The newspaper says high-speed traders are using a hidden facet of the Chicago Mercantile Exchange's computer system to trade on the direction of the futures market before other investors get the same information.
The report, based on information from unnamed people familiar with the matter and reviews of trading records by The Wall Street Journal, found that the advantage often is just one to 10 milliseconds. But that is enough time for computer-driven traders to detect when their own orders for certain commodities are executed and take further action before the rest of the market sees that data.
CME said there can be instances of inconsistencies with any technology and it is continually working to improve its own, including reducing any variability between the time a firm or customer receives its trade confirmation and it appears on the public data feed.

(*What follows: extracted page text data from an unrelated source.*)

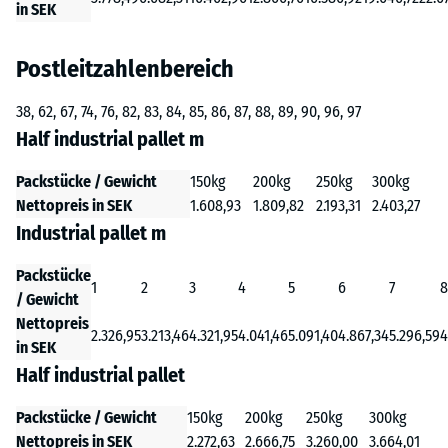
in SEK
Postleitzahlenbereich
38, 62, 67, 74, 76, 82, 83, 84, 85, 86, 87, 88, 89, 90, 96, 97
Half industrial pallet m
Packstücke / Gewicht
150kg
200kg
250kg
300kg
Nettopreis in SEK
1.608,93
1.809,82
2.193,31
2.403,27
Industrial pallet m
Packstücke
1
2
3
4
5
6
7
8
/ Gewicht
Nettopreis
2.326,95
3.213,46
4.321,95
4.041,46
5.091,40
4.867,34
5.296,59
4
in SEK
Half industrial pallet
Packstücke / Gewicht
150kg
200kg
250kg
300kg
Nettopreis in SEK
2.272,63
2.666,75
3.260,00
3.664,01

The company said that out of the more than 300 million messages that come into its platform each day, there may be times when customers can experience a latency of a few milliseconds between when they receive their trade confirmations and when that information is accessible on the public feed.
CME said, though, that these instances are not consistent and vary across asset classes.
The company said its goal is to bring variability as close to zero as possible. It has already taken significant steps to address latencies related to trade confirmations already and will be making additional hardware, software and architectural upgrades through the remainder of the year to reach this goal.
CME's stock edged down 33 cents, or 0.5 percent, to $60.54, in line with a broad decline in the market.